This is a huge subject, and a short article. (Did IP Draughts nearly create a zeugma?)
The theme of today’s sermon is that IP is a business asset, and only a business asset, and that thinking of it in this way is desirable, and leads to good IP policy decisions by government.
An alternative view, apparently held by some designers and others in the creative industries, often working in small businesses, is that IP is the legal mechanism by which the little man (or woman) protects his creative labour and integrity from assault and exploitation by others, including major corporations.
The little man can’t afford to spend much, or sometimes any, money in IP litigation. IP is inherently good and beneficial for society and the little man who creates IP should be supported. If one has this perspective, then one is likely to be in favour of making infringement of IP a criminal offence, and a social disgrace.

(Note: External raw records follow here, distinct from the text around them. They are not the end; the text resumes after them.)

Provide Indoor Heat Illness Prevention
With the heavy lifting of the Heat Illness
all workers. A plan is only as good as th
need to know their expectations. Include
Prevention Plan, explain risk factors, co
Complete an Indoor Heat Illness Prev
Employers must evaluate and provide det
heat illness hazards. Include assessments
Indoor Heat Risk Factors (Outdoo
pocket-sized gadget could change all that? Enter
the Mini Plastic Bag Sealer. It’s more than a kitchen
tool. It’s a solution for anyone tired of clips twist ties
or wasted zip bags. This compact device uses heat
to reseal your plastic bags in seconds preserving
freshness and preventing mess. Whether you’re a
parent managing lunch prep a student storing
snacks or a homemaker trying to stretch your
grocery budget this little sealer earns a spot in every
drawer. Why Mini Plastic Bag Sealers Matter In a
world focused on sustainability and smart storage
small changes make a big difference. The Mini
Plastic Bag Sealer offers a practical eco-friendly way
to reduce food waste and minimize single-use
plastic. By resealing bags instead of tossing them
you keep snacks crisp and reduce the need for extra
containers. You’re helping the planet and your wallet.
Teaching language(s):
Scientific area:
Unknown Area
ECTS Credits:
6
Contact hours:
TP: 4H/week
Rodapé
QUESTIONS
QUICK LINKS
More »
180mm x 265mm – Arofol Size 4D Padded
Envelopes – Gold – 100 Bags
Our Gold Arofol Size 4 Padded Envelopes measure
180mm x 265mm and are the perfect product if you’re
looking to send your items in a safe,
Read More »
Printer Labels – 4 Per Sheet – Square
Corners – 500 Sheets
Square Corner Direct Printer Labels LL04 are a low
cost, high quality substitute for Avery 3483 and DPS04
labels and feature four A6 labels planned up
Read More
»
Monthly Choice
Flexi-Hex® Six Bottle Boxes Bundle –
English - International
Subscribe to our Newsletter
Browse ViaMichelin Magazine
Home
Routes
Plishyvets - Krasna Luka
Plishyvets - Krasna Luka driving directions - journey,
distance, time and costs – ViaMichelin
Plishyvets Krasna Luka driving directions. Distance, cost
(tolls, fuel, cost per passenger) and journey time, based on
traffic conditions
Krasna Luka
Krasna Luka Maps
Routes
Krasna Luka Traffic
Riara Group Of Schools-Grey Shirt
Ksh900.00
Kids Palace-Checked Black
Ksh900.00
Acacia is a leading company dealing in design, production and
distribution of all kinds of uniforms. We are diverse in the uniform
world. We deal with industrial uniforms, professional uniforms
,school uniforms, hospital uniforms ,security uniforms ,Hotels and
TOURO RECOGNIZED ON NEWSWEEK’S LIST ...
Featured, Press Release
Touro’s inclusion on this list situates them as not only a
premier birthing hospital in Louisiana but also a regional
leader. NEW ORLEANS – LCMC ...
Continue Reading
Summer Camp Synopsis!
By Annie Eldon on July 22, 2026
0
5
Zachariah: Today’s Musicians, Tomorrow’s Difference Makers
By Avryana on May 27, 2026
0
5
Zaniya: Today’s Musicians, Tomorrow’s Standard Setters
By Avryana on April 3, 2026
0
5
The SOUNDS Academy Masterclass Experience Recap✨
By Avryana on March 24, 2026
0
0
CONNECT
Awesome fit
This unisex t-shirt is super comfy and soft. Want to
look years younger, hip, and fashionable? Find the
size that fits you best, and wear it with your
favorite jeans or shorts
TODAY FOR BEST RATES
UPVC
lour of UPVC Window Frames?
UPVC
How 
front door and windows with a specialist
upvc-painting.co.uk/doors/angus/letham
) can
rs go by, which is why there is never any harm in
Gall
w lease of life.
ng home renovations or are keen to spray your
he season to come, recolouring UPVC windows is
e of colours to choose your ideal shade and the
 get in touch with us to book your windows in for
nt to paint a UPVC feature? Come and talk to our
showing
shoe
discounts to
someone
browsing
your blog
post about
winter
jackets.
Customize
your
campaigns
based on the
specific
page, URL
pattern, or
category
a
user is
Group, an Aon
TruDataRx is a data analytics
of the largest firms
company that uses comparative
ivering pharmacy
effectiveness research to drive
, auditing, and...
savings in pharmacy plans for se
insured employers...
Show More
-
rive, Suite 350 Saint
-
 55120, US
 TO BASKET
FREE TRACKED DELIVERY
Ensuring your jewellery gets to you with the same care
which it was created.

IP infringement becomes a matter that the state gets involved in, rather than a private property dispute.
According to the logic of this alternative view, Government policy should support and protect the interests of IP owners. For example, school pupils should be taught to ‘respect’ the rights of IP owners, eg by not making illegal downloads of music from the internet. Recent UK government statements, eg in the IPO’s 5 year strategy document, suggest that the government leans towards this general approach. After all, such an approach is consistent with the present government’s positive attitudes towards (a) IP, and (b) SMEs.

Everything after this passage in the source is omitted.